* [DIRECTIONS FOR THIS TASK]:
Quote every line below exactly and skip any picture.
================================
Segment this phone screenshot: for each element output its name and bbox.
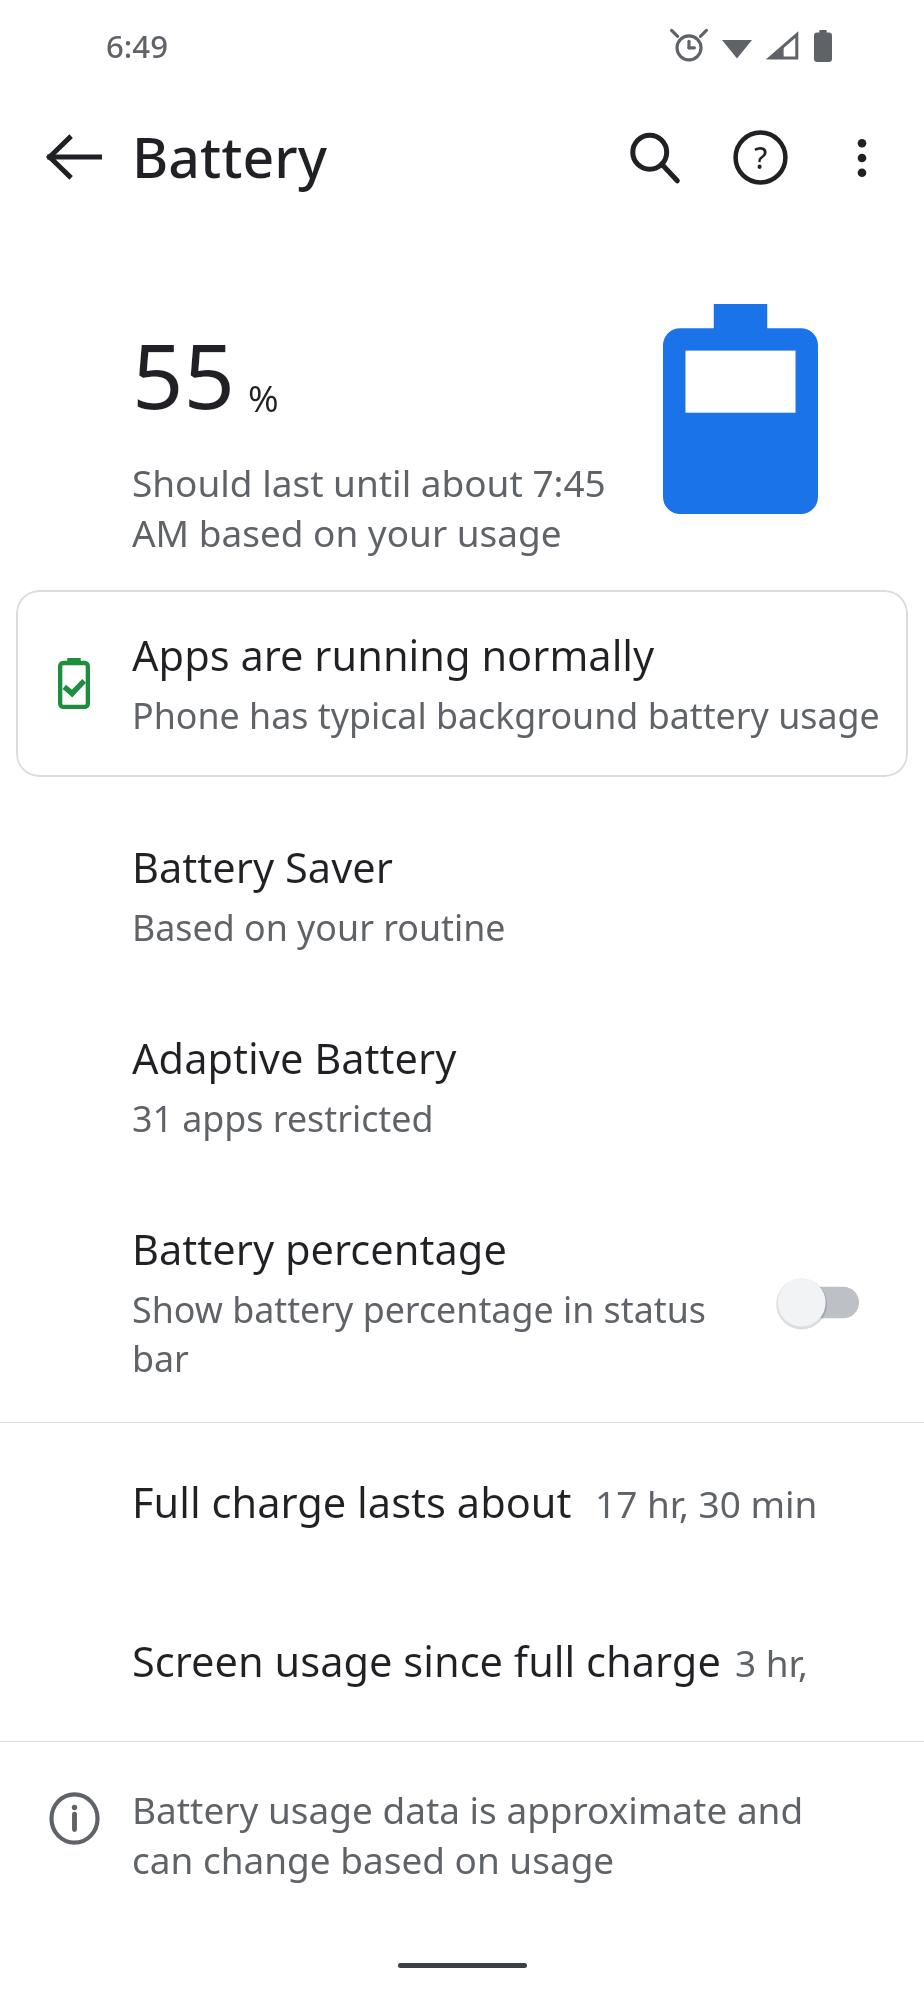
staticText: 6:49	[106, 25, 168, 67]
button[interactable]: Battery percentage toggle	[776, 1277, 859, 1328]
staticText: Full charge lasts about	[132, 1474, 572, 1531]
staticText: Adaptive Battery	[132, 1030, 457, 1087]
staticText: 3 hr, 16 min	[735, 1637, 818, 1687]
button[interactable]: More options	[813, 109, 910, 206]
button[interactable]: Battery Saver	[0, 800, 924, 991]
staticText: Should last until about 7:45 AM based on…	[132, 457, 640, 558]
staticText: 55	[132, 313, 236, 436]
button[interactable]: Search	[601, 104, 707, 210]
staticText: Battery usage data is approximate and ca…	[132, 1784, 818, 1885]
staticText: Based on your routine	[132, 903, 506, 952]
button[interactable]: Help	[707, 104, 813, 210]
staticText: Phone has typical background battery usa…	[132, 691, 880, 740]
button[interactable]: Battery percentage	[0, 1182, 924, 1422]
button[interactable]: Full charge lasts about	[0, 1423, 924, 1582]
staticText: Show battery percentage in status bar	[132, 1285, 762, 1383]
staticText: Battery Saver	[132, 839, 393, 896]
button[interactable]: Adaptive Battery	[0, 991, 924, 1182]
staticText: 17 hr, 30 min	[595, 1478, 818, 1528]
button[interactable]: Screen usage since full charge	[0, 1582, 924, 1741]
button[interactable]: Apps are running normally	[16, 590, 908, 777]
staticText: Battery percentage	[132, 1221, 507, 1278]
staticText: Screen usage since full charge	[132, 1633, 721, 1690]
staticText: Apps are running normally	[132, 627, 655, 684]
staticText: Battery	[132, 119, 327, 195]
staticText: 31 apps restricted	[132, 1094, 434, 1143]
button[interactable]: Back	[18, 101, 129, 212]
staticText: %	[248, 372, 279, 422]
staticText: ?	[754, 137, 768, 178]
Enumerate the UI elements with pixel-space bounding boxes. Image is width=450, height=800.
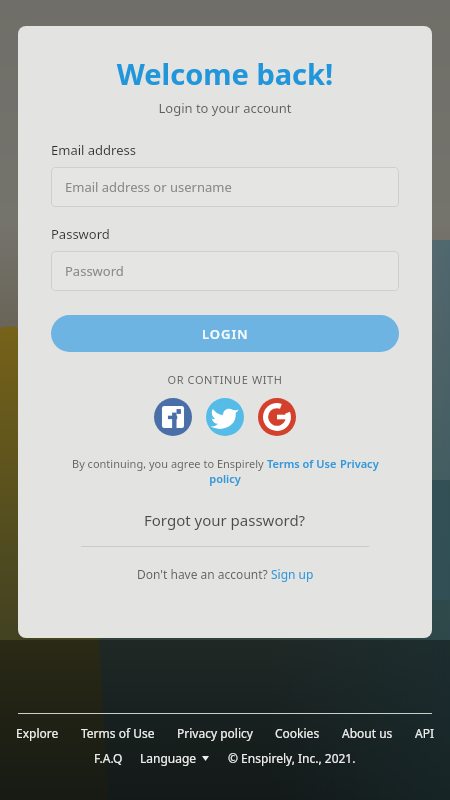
staticText: About us <box>342 725 393 741</box>
button[interactable]: F.A.Q <box>94 750 123 766</box>
staticText: Terms of Use <box>81 725 155 741</box>
button[interactable]: About us <box>342 725 393 741</box>
staticText: Email address or username <box>65 178 232 196</box>
staticText: Language <box>140 750 197 766</box>
button[interactable]: Continue with Google <box>258 398 296 436</box>
button[interactable]: Privacy <box>340 456 379 471</box>
staticText: © Enspirely, Inc., 2021. <box>228 750 356 766</box>
staticText: Don't have an account? <box>137 566 271 582</box>
staticText: OR CONTINUE WITH <box>51 372 399 387</box>
staticText: Email address <box>51 141 136 159</box>
button[interactable]: Terms of Use <box>81 725 155 741</box>
button[interactable]: Terms of Use <box>267 456 337 471</box>
staticText: Welcome back! <box>51 54 399 93</box>
button[interactable]: Explore <box>16 725 59 741</box>
staticText: Cookies <box>275 725 320 741</box>
button[interactable]: LOGIN <box>51 315 399 352</box>
button[interactable]: policy <box>51 471 399 486</box>
button[interactable]: Language <box>140 750 209 766</box>
button[interactable]: Email address or username <box>51 167 399 207</box>
staticText: Privacy policy <box>177 725 253 741</box>
staticText: Explore <box>16 725 59 741</box>
button[interactable]: Forgot your password? <box>51 510 399 530</box>
staticText: LOGIN <box>202 325 249 343</box>
button[interactable]: Sign up <box>271 566 314 582</box>
button[interactable]: Privacy policy <box>177 725 253 741</box>
staticText: Forgot your password? <box>144 510 306 530</box>
staticText: Login to your account <box>51 99 399 117</box>
button[interactable]: Cookies <box>275 725 320 741</box>
staticText: API <box>415 725 434 741</box>
staticText: F.A.Q <box>94 750 123 766</box>
button[interactable]: API <box>415 725 434 741</box>
button[interactable]: Continue with Facebook <box>154 398 192 436</box>
staticText: By continuing, you agree to Enspirely <box>72 456 267 471</box>
button[interactable]: Continue with Twitter <box>206 398 244 436</box>
staticText: Password <box>65 262 124 280</box>
staticText: Password <box>51 225 110 243</box>
button[interactable]: Password <box>51 251 399 291</box>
================================
* [RESULT BELOW]:
Segment this phone screenshot: for each element output its name and bbox.
staticText: 6:49	[106, 25, 168, 67]
button[interactable]: Battery percentage toggle	[776, 1277, 859, 1328]
staticText: Full charge lasts about	[132, 1474, 572, 1531]
staticText: Adaptive Battery	[132, 1030, 457, 1087]
staticText: 3 hr, 16 min	[735, 1637, 818, 1687]
button[interactable]: More options	[813, 109, 910, 206]
button[interactable]: Battery Saver	[0, 800, 924, 991]
staticText: Should last until about 7:45 AM based on…	[132, 457, 640, 558]
staticText: 55	[132, 313, 236, 436]
button[interactable]: Search	[601, 104, 707, 210]
staticText: Battery usage data is approximate and ca…	[132, 1784, 818, 1885]
staticText: Based on your routine	[132, 903, 506, 952]
button[interactable]: Help	[707, 104, 813, 210]
staticText: Phone has typical background battery usa…	[132, 691, 880, 740]
button[interactable]: Battery percentage	[0, 1182, 924, 1422]
button[interactable]: Full charge lasts about	[0, 1423, 924, 1582]
staticText: Show battery percentage in status bar	[132, 1285, 762, 1383]
staticText: Battery Saver	[132, 839, 393, 896]
button[interactable]: Adaptive Battery	[0, 991, 924, 1182]
staticText: 17 hr, 30 min	[595, 1478, 818, 1528]
button[interactable]: Screen usage since full charge	[0, 1582, 924, 1741]
button[interactable]: Apps are running normally	[16, 590, 908, 777]
staticText: Battery percentage	[132, 1221, 507, 1278]
staticText: Screen usage since full charge	[132, 1633, 721, 1690]
staticText: Apps are running normally	[132, 627, 655, 684]
staticText: Battery	[132, 119, 327, 195]
staticText: 31 apps restricted	[132, 1094, 434, 1143]
button[interactable]: Back	[18, 101, 129, 212]
staticText: %	[248, 372, 279, 422]
staticText: ?	[754, 137, 768, 178]
Enumerate the UI elements with pixel-space bounding boxes. Image is width=450, height=800.
staticText: About us <box>342 725 393 741</box>
button[interactable]: F.A.Q <box>94 750 123 766</box>
staticText: Terms of Use <box>81 725 155 741</box>
button[interactable]: About us <box>342 725 393 741</box>
staticText: Email address or username <box>65 178 232 196</box>
staticText: Language <box>140 750 197 766</box>
button[interactable]: Continue with Google <box>258 398 296 436</box>
button[interactable]: Privacy <box>340 456 379 471</box>
staticText: © Enspirely, Inc., 2021. <box>228 750 356 766</box>
staticText: Don't have an account? <box>137 566 271 582</box>
staticText: OR CONTINUE WITH <box>51 372 399 387</box>
staticText: Email address <box>51 141 136 159</box>
button[interactable]: Terms of Use <box>81 725 155 741</box>
button[interactable]: Terms of Use <box>267 456 337 471</box>
staticText: Welcome back! <box>51 54 399 93</box>
button[interactable]: Explore <box>16 725 59 741</box>
staticText: Cookies <box>275 725 320 741</box>
button[interactable]: LOGIN <box>51 315 399 352</box>
button[interactable]: policy <box>51 471 399 486</box>
button[interactable]: Language <box>140 750 209 766</box>
button[interactable]: Email address or username <box>51 167 399 207</box>
staticText: Privacy policy <box>177 725 253 741</box>
staticText: Explore <box>16 725 59 741</box>
button[interactable]: Forgot your password? <box>51 510 399 530</box>
staticText: LOGIN <box>202 325 249 343</box>
button[interactable]: Sign up <box>271 566 314 582</box>
button[interactable]: Privacy policy <box>177 725 253 741</box>
staticText: Forgot your password? <box>144 510 306 530</box>
staticText: Login to your account <box>51 99 399 117</box>
button[interactable]: Cookies <box>275 725 320 741</box>
staticText: API <box>415 725 434 741</box>
staticText: F.A.Q <box>94 750 123 766</box>
button[interactable]: API <box>415 725 434 741</box>
button[interactable]: Continue with Facebook <box>154 398 192 436</box>
staticText: By continuing, you agree to Enspirely <box>72 456 267 471</box>
button[interactable]: Continue with Twitter <box>206 398 244 436</box>
staticText: Password <box>65 262 124 280</box>
staticText: Password <box>51 225 110 243</box>
button[interactable]: Password <box>51 251 399 291</box>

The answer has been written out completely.